What is required:
Everything from the line containing "young guys." through the line containing "back of the pack there." in the listing below should be copied exactly, and nothing more.

Material provided:

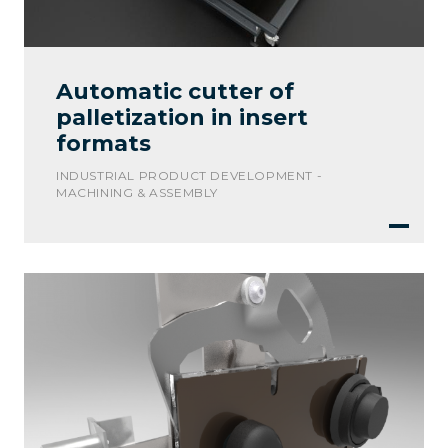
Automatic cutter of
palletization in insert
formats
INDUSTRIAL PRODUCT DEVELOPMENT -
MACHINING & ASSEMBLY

--

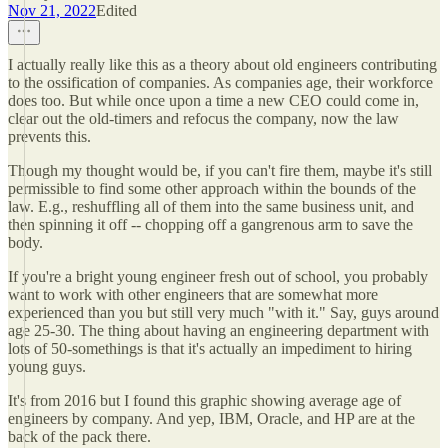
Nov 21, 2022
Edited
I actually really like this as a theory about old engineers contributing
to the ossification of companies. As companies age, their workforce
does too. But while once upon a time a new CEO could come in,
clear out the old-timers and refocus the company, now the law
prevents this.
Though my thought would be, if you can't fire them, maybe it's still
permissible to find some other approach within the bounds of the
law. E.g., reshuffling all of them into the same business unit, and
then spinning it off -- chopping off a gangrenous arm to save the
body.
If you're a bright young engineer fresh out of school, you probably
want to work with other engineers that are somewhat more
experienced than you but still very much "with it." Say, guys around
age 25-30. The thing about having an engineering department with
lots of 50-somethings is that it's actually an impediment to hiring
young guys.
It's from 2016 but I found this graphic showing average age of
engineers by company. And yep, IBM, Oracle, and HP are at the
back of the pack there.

==

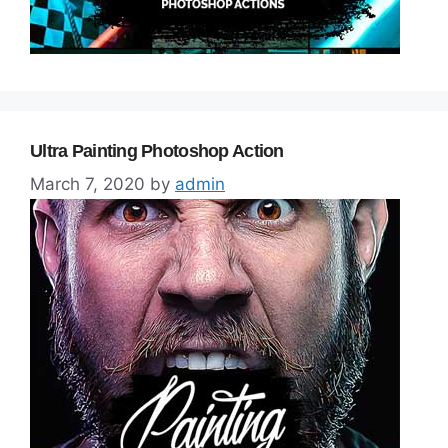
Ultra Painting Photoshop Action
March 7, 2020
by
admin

Answer to the exercise:
young guys.
It's from 2016 but I found this graphic showing average age of
engineers by company. And yep, IBM, Oracle, and HP are at the
back of the pack there.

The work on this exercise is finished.